The killings aren't terribly bloody, but excellent sound effects make them feel a lot more explicit and unpleasant than they actually are. There are a few really gruesome moments, but evidently not enough to earn this an 18 certificate. Surprisingly, some of the killings have a weird, almost slapstick element to them, as Eli's creepy middle-aged servant bumbles around trying to procure blood for his mistress.
The few special effects are alright - a spontaneous combustion was particularly nice. Unfortunately, there's one scene involving cats that, while a good idea, looks so silly that I couldn't take it seriously. The biggest letdown is the music, which is unsubtle, using slow piano and guitar pieces to make us feel all sad - yes, thank you, I understand that this a wintery and melancholy story, now stop beating us over the head with music that underlines that so painfully.
The acting from the two kids is excellent, thankfully. Lina Leandersson as Eli is especially good. Her face has a weirdly adult look to it, which of course is entirely appropriate. All the supporting players are fine, too, although it's hard to judge their performances properly as I don't speak Swedish.
The DVD has a slightly pretentious trailer, and five minutes of cut scenes. There's a commentary from the director and writer, but I found that hard going. They were both speaking English, and I find a Swedish accent quite distracting.

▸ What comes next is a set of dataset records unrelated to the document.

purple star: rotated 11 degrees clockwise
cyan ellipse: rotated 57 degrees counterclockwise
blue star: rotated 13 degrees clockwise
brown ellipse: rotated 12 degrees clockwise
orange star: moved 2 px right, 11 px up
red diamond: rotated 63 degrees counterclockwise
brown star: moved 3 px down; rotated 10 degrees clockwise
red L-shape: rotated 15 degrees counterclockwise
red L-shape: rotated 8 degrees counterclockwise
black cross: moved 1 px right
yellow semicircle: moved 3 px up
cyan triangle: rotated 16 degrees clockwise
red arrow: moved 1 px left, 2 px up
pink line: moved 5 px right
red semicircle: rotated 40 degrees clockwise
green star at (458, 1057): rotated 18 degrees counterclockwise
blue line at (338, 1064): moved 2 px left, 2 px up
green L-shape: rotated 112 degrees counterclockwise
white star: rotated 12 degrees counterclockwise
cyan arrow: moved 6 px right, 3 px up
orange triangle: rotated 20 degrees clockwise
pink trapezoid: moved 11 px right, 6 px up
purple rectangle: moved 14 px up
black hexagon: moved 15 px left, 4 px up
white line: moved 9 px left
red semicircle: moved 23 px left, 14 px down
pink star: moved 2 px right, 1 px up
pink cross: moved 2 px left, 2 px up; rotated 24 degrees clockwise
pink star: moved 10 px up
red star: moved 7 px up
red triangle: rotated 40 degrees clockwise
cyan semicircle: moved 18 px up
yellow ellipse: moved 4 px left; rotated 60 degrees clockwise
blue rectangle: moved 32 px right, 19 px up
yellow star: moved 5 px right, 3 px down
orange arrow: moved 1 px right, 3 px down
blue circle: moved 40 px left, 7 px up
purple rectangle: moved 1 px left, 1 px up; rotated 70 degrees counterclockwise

It's good to see a horror film that's neither full of gross-out gore moments nor a remake. Let The Right One In is an intelligent, creepy movie with a few striking images that will probably stay with you for a while after seeing it. It's no Nosferatu (either version), and it's certainly no Martin. But it beats any other vampire film I've seen made since about 1980. More horror films like this - serious attempts to reclaim the iconic horror monsters - would be most welcome. I wait with trepidation to see if Hollywood ruins the remake.